**** DATA FOR PROCESSING

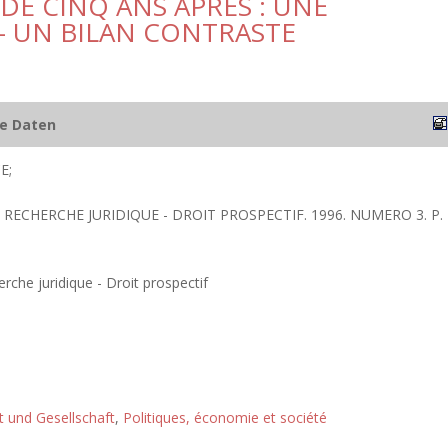
DE CINQ ANS APRES : UNE
– UN BILAN CONTRASTE
he Daten
E;
A RECHERCHE JURIDIQUE - DROIT PROSPECTIF. 1996. NUMERO 3. P.
rche juridique - Droit prospectif
ft und Gesellschaft
,
Politiques, économie et société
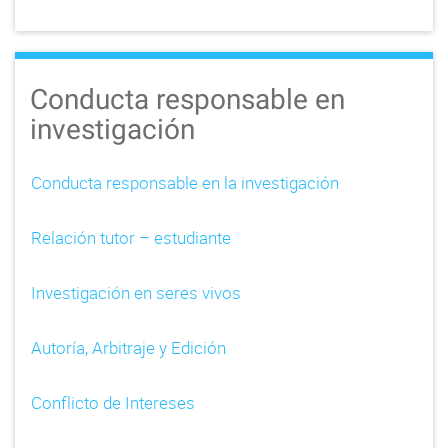
Conducta responsable en
investigación
Conducta responsable en la investigación
Relación tutor – estudiante
Investigación en seres vivos
Autoría, Arbitraje y Edición
Conflicto de Intereses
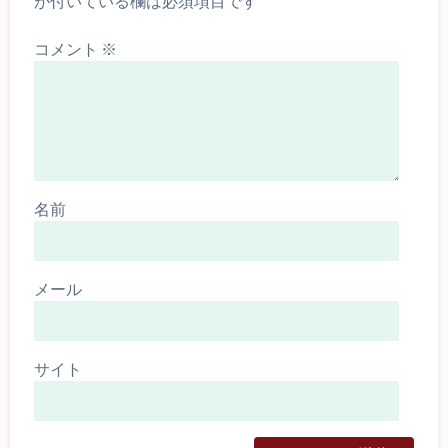
が付いている欄は必須項目です
コメント
※
名前
メール
サイト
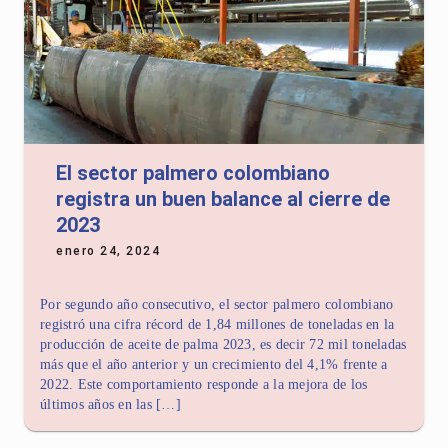
El sector palmero colombiano
registra un buen balance al cierre de
2023
enero 24, 2024
Por segundo año consecutivo, el sector palmero colombiano
registró una cifra récord de 1,84 millones de toneladas en la
producción de aceite de palma 2023, es decir 72 mil toneladas
más que el año anterior y un crecimiento del 4,1% frente a
2022. Este comportamiento responde a la mejora de los
últimos años en las […]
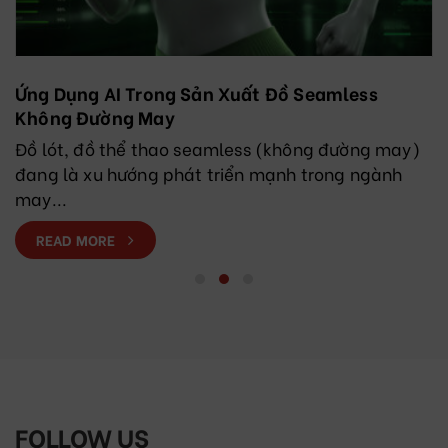
Ứng Dụng AI Trong Sản Xuất Đồ Seamless
Không Đường May
Đồ lót, đồ thể thao seamless (không đường may)
đang là xu hướng phát triển mạnh trong ngành
may...
READ MORE
FOLLOW US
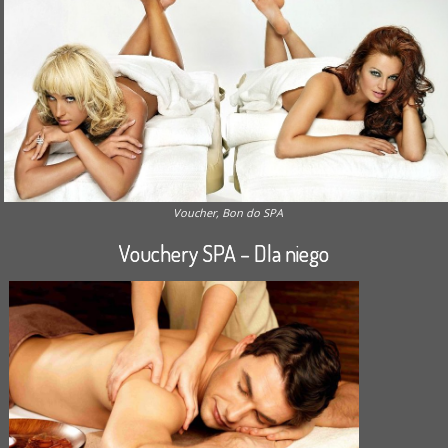
Voucher, Bon do SPA
Vouchery SPA – Dla niego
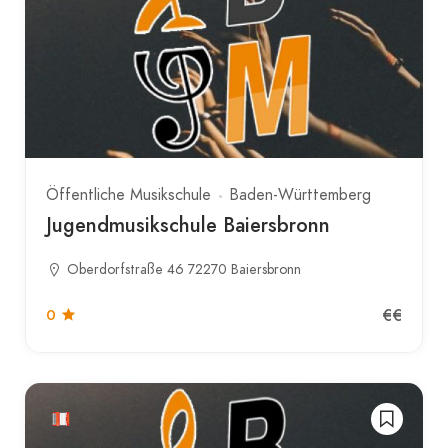
Öffentliche Musikschule
Baden-Württemberg
Jugendmusikschule Baiersbronn
Oberdorfstraße 46 72270 Baiersbronn
€€
0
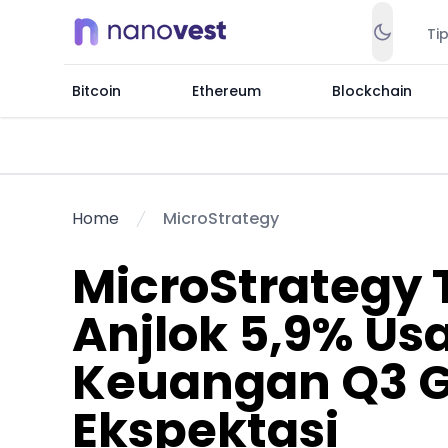
Ti
Bitcoin
Ethereum
Blockchain
Home
MicroStrategy
MicroStrategy 
Anjlok 5,9% Us
Keuangan Q3 G
Ekspektasi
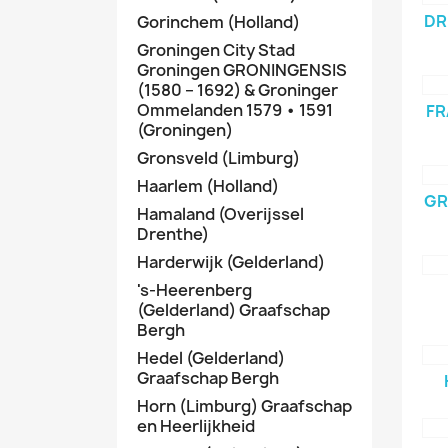
DR
Gorinchem (Holland)
Groningen City Stad
Groningen GRONINGENSIS
(1580 – 1692) & Groninger
Ommelanden 1579 • 1591
FR
(Groningen)
Gronsveld (Limburg)
Haarlem (Holland)
GR
Hamaland (Overijssel
Drenthe)
Harderwijk (Gelderland)
's-Heerenberg
(Gelderland) Graafschap
Bergh
Hedel (Gelderland)
Graafschap Bergh
Horn (Limburg) Graafschap
en Heerlijkheid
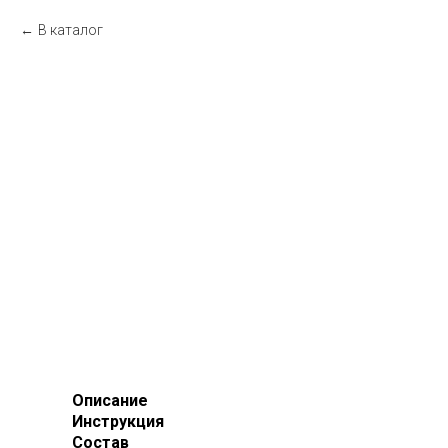
В каталог
Описание
Инструкция
Состав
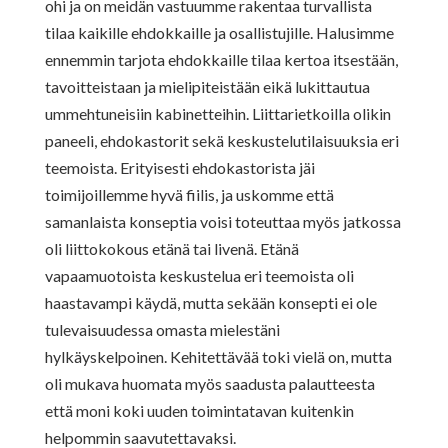
ohi ja on meidän vastuumme rakentaa turvallista
tilaa kaikille ehdokkaille ja osallistujille. Halusimme
ennemmin tarjota ehdokkaille tilaa kertoa itsestään,
tavoitteistaan ja mielipiteistään eikä lukittautua
ummehtuneisiin kabinetteihin. Liittarietkoilla olikin
paneeli, ehdokastorit sekä keskustelutilaisuuksia eri
teemoista. Erityisesti ehdokastorista jäi
toimijoillemme hyvä fiilis, ja uskomme että
samanlaista konseptia voisi toteuttaa myös jatkossa
oli liittokokous etänä tai livenä. Etänä
vapaamuotoista keskustelua eri teemoista oli
haastavampi käydä, mutta sekään konsepti ei ole
tulevaisuudessa omasta mielestäni
hylkäyskelpoinen. Kehitettävää toki vielä on, mutta
oli mukava huomata myös saadusta palautteesta
että moni koki uuden toimintatavan kuitenkin
helpommin saavutettavaksi.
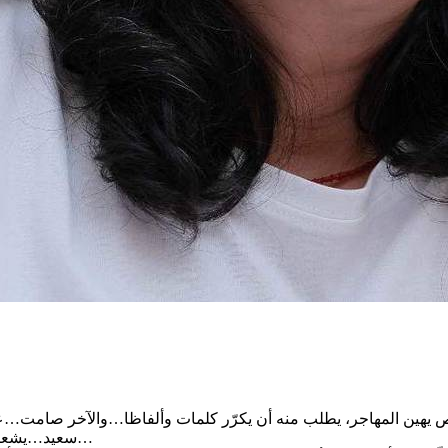
هين المهاجر، يطلب منه أن يكرّر كلمات وألفاظا…والآخر صامت…عينا
سعيد…يشعر بنشوة نصر وهميّ في ذهنه…هو أيضا ضحيّة جهل وتخلّف وموت قيم…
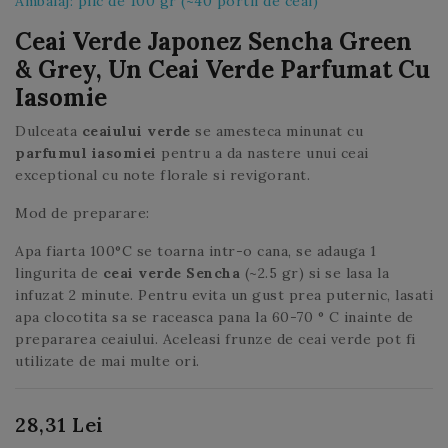
Ambalaj: plic de 100 gr (~40 portii de ceai)
Ceai Verde Japonez Sencha Green
& Grey, U
N Ceai Verde Parfumat Cu
Iasomie
Dulceata
ceaiului verde
se amesteca minunat cu
parfumul iasomiei
pentru a da nastere unui ceai
exceptional cu note florale si revigorant.
Mod de preparare:
Apa fiarta 100°C se toarna intr-o cana, se adauga 1
lingurita de
ceai verde Sencha
(~2.5 gr) si se lasa la
infuzat 2 minute. Pentru evita un gust prea puternic, lasati
apa clocotita sa se raceasca pana la 60-70 ° C inainte de
prepararea ceaiului. Aceleasi frunze de ceai verde pot fi
utilizate de mai multe ori.
28,31 Lei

********

* _EXERCISE DETAILS_:
Each entry above should be printed exactly, and any picture in it left out.

* _OUTPUT_:
DE CINQ ANS APRES : UNE
– UN BILAN CONTRASTE
he Daten
E;
A RECHERCHE JURIDIQUE - DROIT PROSPECTIF. 1996. NUMERO 3. P.
rche juridique - Droit prospectif
ft und Gesellschaft
,
Politiques, économie et société
Conducta responsable en
investigación
Conducta responsable en la investigación
Relación tutor – estudiante
Investigación en seres vivos
Autoría, Arbitraje y Edición
Conflicto de Intereses
が付いている欄は必須項目です
コメント
※
名前
メール
サイト
El sector palmero colombiano
registra un buen balance al cierre de
2023
enero 24, 2024
Por segundo año consecutivo, el sector palmero colombiano
registró una cifra récord de 1,84 millones de toneladas en la
producción de aceite de palma 2023, es decir 72 mil toneladas
más que el año anterior y un crecimiento del 4,1% frente a
2022. Este comportamiento responde a la mejora de los
últimos años en las […]
Ứng Dụng AI Trong Sản Xuất Đồ Seamless
Không Đường May
Đồ lót, đồ thể thao seamless (không đường may)
đang là xu hướng phát triển mạnh trong ngành
may...
READ MORE
FOLLOW US
Voucher, Bon do SPA
Vouchery SPA – Dla niego
Öffentliche Musikschule
Baden-Württemberg
Jugendmusikschule Baiersbronn
Oberdorfstraße 46 72270 Baiersbronn
€€
0
Ti
Bitcoin
Ethereum
Blockchain
Home
MicroStrategy
MicroStrategy 
Anjlok 5,9% Us
Keuangan Q3 G
Ekspektasi
DR
Gorinchem (Holland)
Groningen City Stad
Groningen GRONINGENSIS
(1580 – 1692) & Groninger
Ommelanden 1579 • 1591
FR
(Groningen)
Gronsveld (Limburg)
Haarlem (Holland)
GR
Hamaland (Overijssel
Drenthe)
Harderwijk (Gelderland)
's-Heerenberg
(Gelderland) Graafschap
Bergh
Hedel (Gelderland)
Graafschap Bergh
Horn (Limburg) Graafschap
en Heerlijkheid
В каталог
Описание
Инструкция
Состав
ohi ja on meidän vastuumme rakentaa turvallista
tilaa kaikille ehdokkaille ja osallistujille. Halusimme
ennemmin tarjota ehdokkaille tilaa kertoa itsestään,
tavoitteistaan ja mielipiteistään eikä lukittautua
ummehtuneisiin kabinetteihin. Liittarietkoilla olikin
paneeli, ehdokastorit sekä keskustelutilaisuuksia eri
teemoista. Erityisesti ehdokastorista jäi
toimijoillemme hyvä fiilis, ja uskomme että
samanlaista konseptia voisi toteuttaa myös jatkossa
oli liittokokous etänä tai livenä. Etänä
vapaamuotoista keskustelua eri teemoista oli
haastavampi käydä, mutta sekään konsepti ei ole
tulevaisuudessa omasta mielestäni
hylkäyskelpoinen. Kehitettävää toki vielä on, mutta
oli mukava huomata myös saadusta palautteesta
että moni koki uuden toimintatavan kuitenkin
helpommin saavutettavaksi.
هين المهاجر، يطلب منه أن يكرّر كلمات وألفاظا…والآخر صامت…عينا
سعيد…يشعر بنشوة نصر وهميّ في ذهنه…هو أيضا ضحيّة جهل وتخلّف وموت قيم…
Ambalaj: plic de 100 gr (~40 portii de ceai)
Ceai Verde Japonez Sencha Green
& Grey, U
N Ceai Verde Parfumat Cu
Iasomie
Dulceata
ceaiului verde
se amesteca minunat cu
parfumul iasomiei
pentru a da nastere unui ceai
exceptional cu note florale si revigorant.
Mod de preparare:
Apa fiarta 100°C se toarna intr-o cana, se adauga 1
lingurita de
ceai verde Sencha
(~2.5 gr) si se lasa la
infuzat 2 minute. Pentru evita un gust prea puternic, lasati
apa clocotita sa se raceasca pana la 60-70 ° C inainte de
prepararea ceaiului. Aceleasi frunze de ceai verde pot fi
utilizate de mai multe ori.
28,31 Lei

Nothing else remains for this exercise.